On September 30, 2020, Medrano released a 12-minute animated ZooPhobia short film on her YouTube channel, titled "Bad Luck Jack". It was funded by crowdfunding from her Patreon. The short featured various characters from the webcomic and music by Gooseworx. Medrano said the animated short was "very special" to her. Two songs in the short, "Make a Start" and "The Curse" were written by Sam Haft, while Parry Gripp wrote the song "Monster Fighting Time". Bryson Baugus voiced Jack, Joe Zieja voiced Zill, Reba Buhr voiced Kayla (with Cristina Vee providing Kayla's singing voice), Eric Shonk voiced Spam, Kayli Mills voiced Vanexa, and Benjamin Diskin voiced Rusty. The short was co-written by Medrano and Amanda Heard, and was animated by Medrano and her production company SpindleHorse Toons.

==Music video==
On October 30, 2014, Medrano released a music video set to "Die Young" by Kesha and Becky G, following the werewolf JayJay hosting a party with other ZooPhobia characters. By November 2019, the animation would accumulate over 50 million views.

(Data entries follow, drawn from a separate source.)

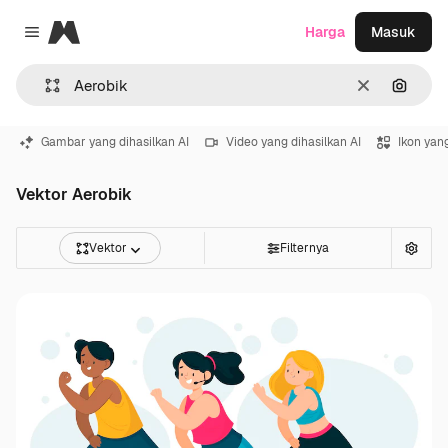
Magnific
Harga
Masuk
Close menu
Jernih
Pencar
Gambar yang dihasilkan AI
Video yang dihasilkan AI
Ikon yang
Vektor Aerobik
Vektor
Filternya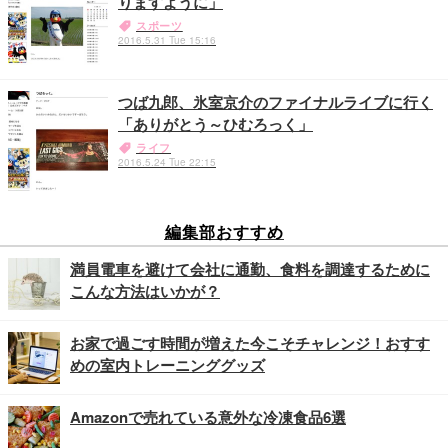
りますように」
スポーツ
2016.5.31 Tue 15:16
つば九郎、氷室京介のファイナルライブに行く
「ありがとう～ひむろっく」
ライフ
2016.5.24 Tue 22:15
編集部おすすめ
満員電車を避けて会社に通勤、食料を調達するために
こんな方法はいかが？
お家で過ごす時間が増えた今こそチャレンジ！おすす
めの室内トレーニンググッズ
Amazonで売れている意外な冷凍食品6選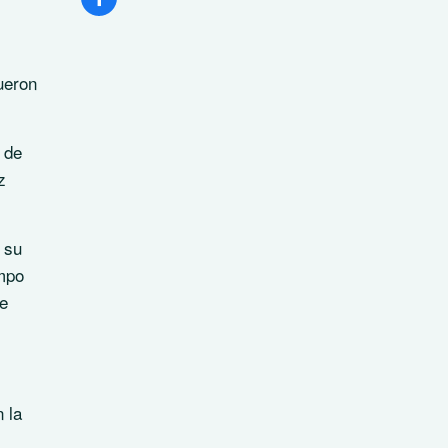
ueron
 de
z
 su
ampo
de
 la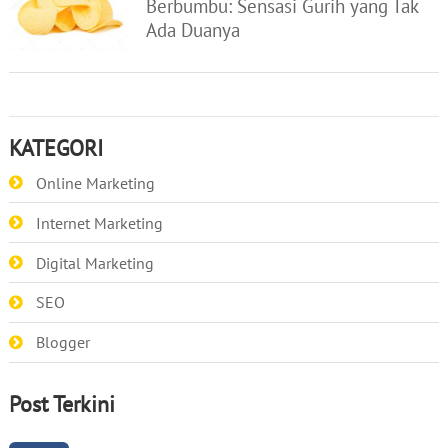
Berbumbu: Sensasi Gurih yang Tak
Ada Duanya
KATEGORI
Online Marketing
Internet Marketing
Digital Marketing
SEO
Blogger
Post Terkini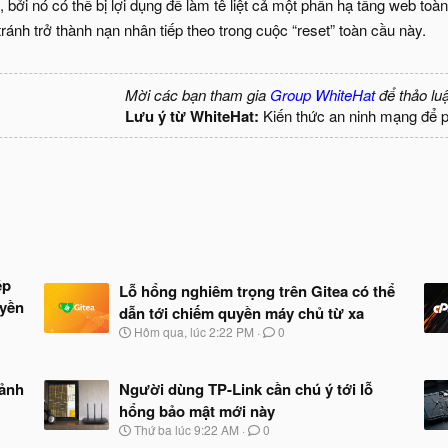
 bởi nó có thể bị lợi dụng để làm tê liệt cả một phần hạ tầng web to
tránh trở thành nạn nhân tiếp theo trong cuộc “reset” toàn cầu này.
Mời các bạn tham gia
Group WhiteHat
để thảo lu
Lưu ý từ WhiteHat:
Kiến thức an ninh mạng để 
ép
Lỗ hổng nghiêm trọng trên Gitea có thể
uyền
dẫn tới chiếm quyền máy chủ từ xa
N
Hôm qua, lúc 2:22 PM
0
g
à
y
 ảnh
Người dùng TP-Link cần chú ý tới lỗ
b
hổng bảo mật mới này
ắ
t
N
Thứ ba lúc 9:22 AM
0
đ
g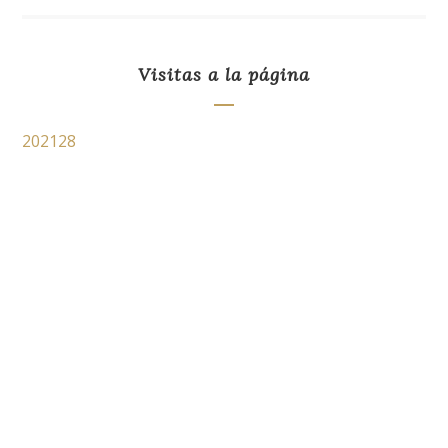
Visitas a la página
202128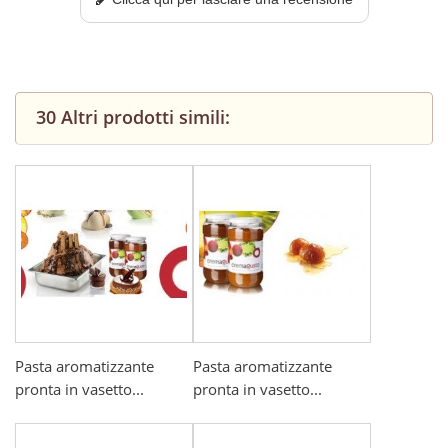
30 Altri prodotti simili:
Pasta aromatizzante
Pasta aromatizzante
pronta in vasetto...
pronta in vasetto...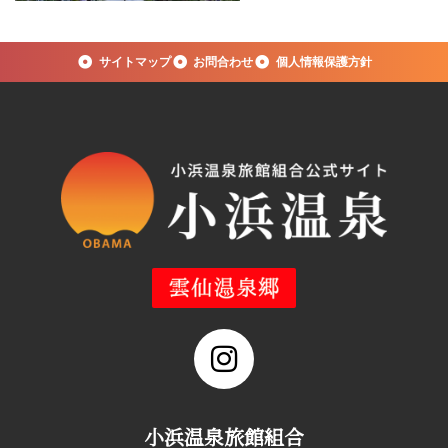
サイトマップ
お問合わせ
個人情報保護方針
小浜温泉旅館組合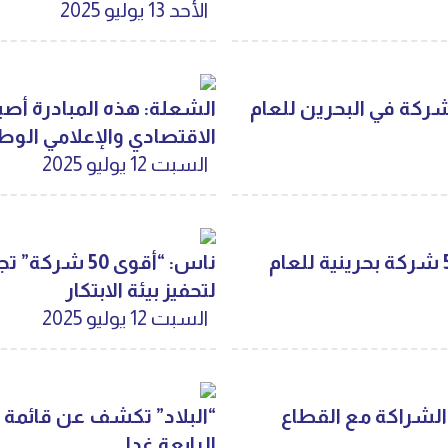
الأحد 13 يوليو 2025
 البحرين ضمن قائمة أقوى 50 شركة في البحرين للعام
الشعلة: هذه المبادرة أص
الاقتصادي والإعلامي الوط
السبت 12 يوليو 2025
حفل إطلاق قائمة "البلاد" لأقوى 50 شركة بحرينية للعام
ناس: “أقوى 50
لتحفيز بيئة الابتكار
السبت 12 يوليو 2025
ني ثمار الشراكة مع القطاع
الرابعة غدا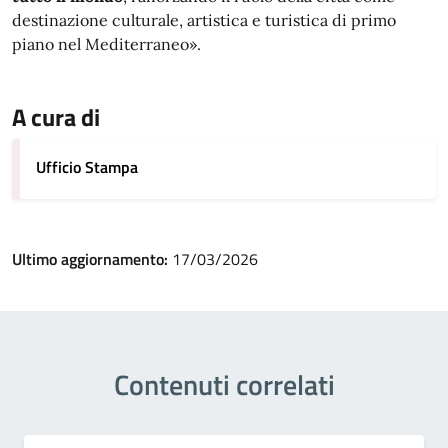
destinazione culturale, artistica e turistica di primo
piano nel Mediterraneo».
A cura di
Ufficio Stampa
Ultimo aggiornamento:
17/03/2026
Contenuti correlati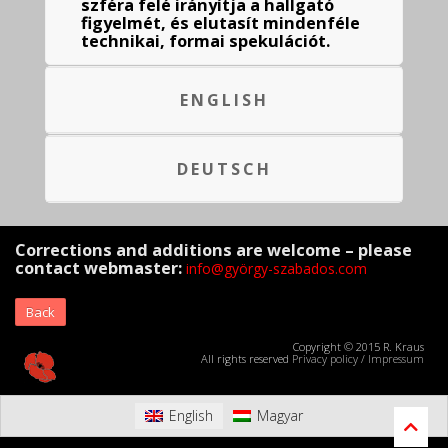
szféra felé irányítja a hallgató
figyelmét, és elutasít mindenféle
technikai, formai spekulációt.
ENGLISH
DEUTSCH
Corrections and additions are welcome – please
contact webmaster:
info@györgy-szabados.com
Back
Copyright © 2015 R. Kraus
All rights reserved
Privacy policy
/
Impressum
English
Magyar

The video was taken down following the release of the season 1 finale of Helluva Boss "Queen Bee" (in which Kesha appears as Queen Bee-lzebub) due to copyright issues.

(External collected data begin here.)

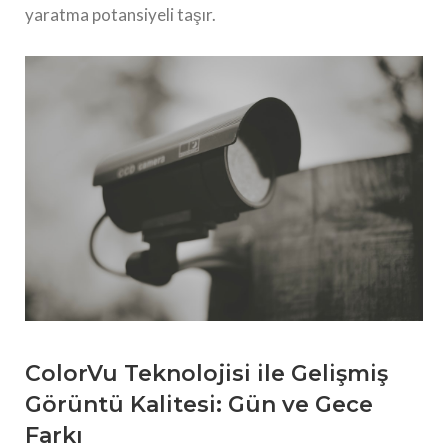
yaratma potansiyeli taşır.
ColorVu Teknolojisi ile Gelişmiş
Görüntü Kalitesi: Gün ve Gece
Farkı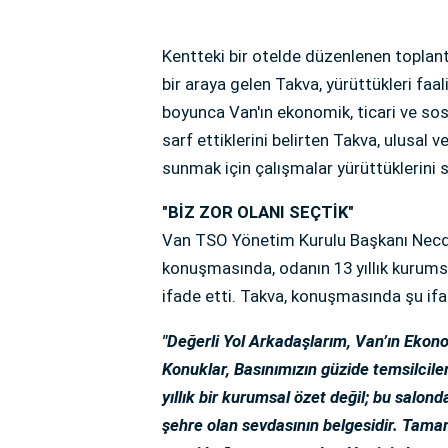
Kentteki bir otelde düzenlenen toplantı
bir araya gelen Takva, yürüttükleri faal
boyunca Van'ın ekonomik, ticari ve so
sarf ettiklerini belirten Takva, ulusal 
sunmak için çalışmalar yürüttüklerini s
"BİZ ZOR OLANI SEÇTİK"
Van TSO Yönetim Kurulu Başkanı Necde
konuşmasında, odanın 13 yıllık kurums
ifade etti. Takva, konuşmasında şu ifa
"Değerli Yol Arkadaşlarım, Van’ın Ekon
Konuklar, Basınımızın güzide temsilcile
yıllık bir kurumsal özet değil; bu salon
şehre olan sevdasının belgesidir. Tamam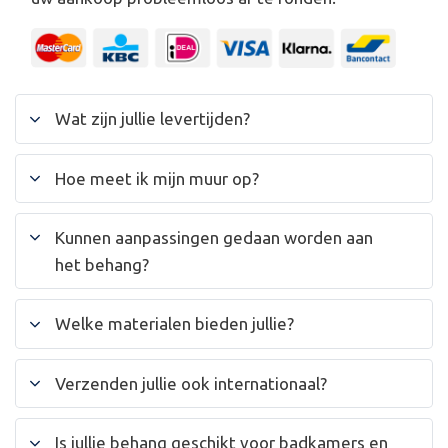
Wat zijn jullie levertijden?
Hoe meet ik mijn muur op?
Kunnen aanpassingen gedaan worden aan
het behang?
Welke materialen bieden jullie?
Verzenden jullie ook internationaal?
Is jullie behang geschikt voor badkamers en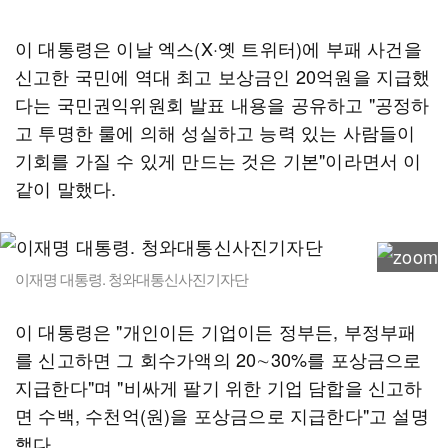
이 대통령은 이날 엑스(X·옛 트위터)에 부패 사건을
신고한 국민에 역대 최고 보상금인 20억원을 지급했
다는 국민권익위원회 발표 내용을 공유하고 "공정하
고 투명한 룰에 의해 성실하고 능력 있는 사람들이
기회를 가질 수 있게 만드는 것은 기본"이라면서 이
같이 말했다.
이재명 대통령. 청와대통신사진기자단
이 대통령은 "개인이든 기업이든 정부든, 부정부패
를 신고하면 그 회수가액의 20∼30%를 포상금으로
지급한다"며 "비싸게 팔기 위한 기업 담합을 신고하
면 수백, 수천억(원)을 포상금으로 지급한다"고 설명
했다.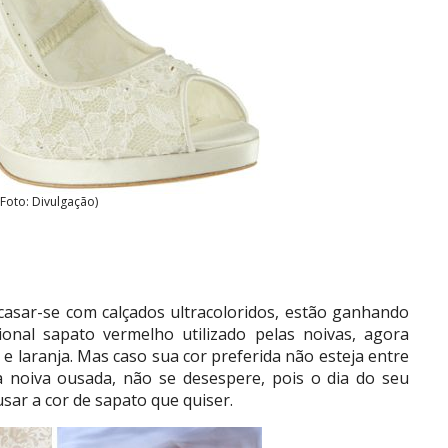
(Foto: Divulgação)
casar-se com calçados ultracoloridos, estão ganhando
ional sapato vermelho utilizado pelas noivas, agora
 e laranja. Mas caso sua cor preferida não esteja entre
a noiva ousada, não se desespere, pois o dia do seu
sar a cor de sapato que quiser.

==Audiovisual adaptation==
On March 2, 2016, Medrano announced ZooPhobia: The AudioVisual Adaptation to be in development, adapting the existing and unpublished comic as a semi-animated web series. It was to be scored by Gooseworx, voice directed by Connor "Connorhea" Cheely, and star Whitesin as Cameron Walden and Megan "Inky" Youmans as KayCee. It has not seen completion as of 2026.

==Reception==
Larry Cruz of CBR compared the journey of the protagonist, Cameron, to Charlotte Brontë's Jane Eyre. Cruz also praised Medrano's artistic style as "visually appealing", calling it unconventional like a "John Kricfalusi cartoon" and called the storytelling "decent". He also criticized the story of Cameron overcoming her intense fear of animals to be "a little rushed", and said that the designs of the animal characters were too similar to each other. Ahmar Wolf of the Furry Times called the webcomic unique, adding that "whether you think it is good depends on your taste", praised the artistic style, and argued that the storyline is "out there", making it a comic you will either "love or hate".

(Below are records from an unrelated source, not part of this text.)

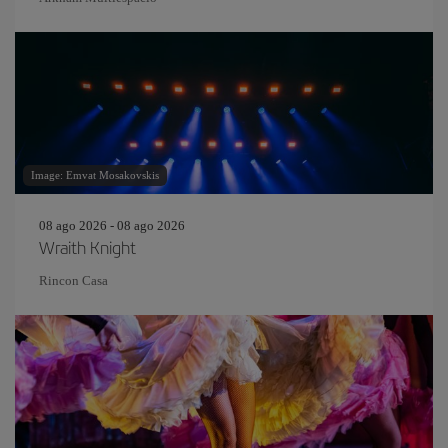
Image: Emvat Mosakovskis
08 ago 2026 - 08 ago 2026
Wraith Knight
Rincon Casa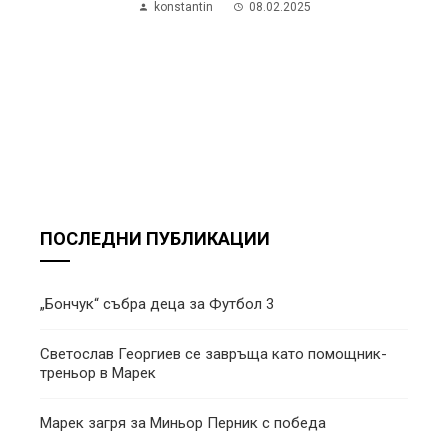
konstantin
08.02.2025
ПОСЛЕДНИ ПУБЛИКАЦИИ
„Бончук“ събра деца за Футбол 3
Светослав Георгиев се завръща като помощник-
треньор в Марек
Марек загря за Миньор Перник с победа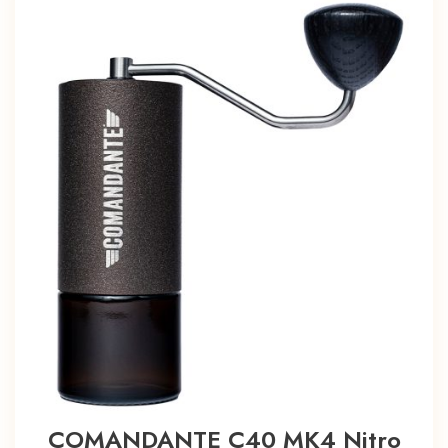
COMANDANTE C40 MK4 Nitro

Dan Short of Animated Views differentiated the animated short, "Bad Luck Jack", from Medrano's other works, saying that it is "equivalent to a Disney Channel program like High School Musical" because it is "wholesome, super tame, contains no sexual references, and has no profanity," making it family-friendly. Short also wrote that the short is visually appealing, and could serve as an introduction to those not familiar with the series. He stated that Kayla stands out because of her Australian accent, and praised the voice cast and musical numbers. Short concluded by calling the short "perfectly enjoyable".

==Awards==
The animated short "Bad Luck Jack" won a Ursa Major Award in the "Best Dramatic Short Work" category in 2020. The Ursa Major awards are given in the field of furry fandom works and are the main awards in the field of anthropomorphism. The short was also listed as a "Recommended Anthropomorphic Dramatic Short Work" on the Ursa Major Award website.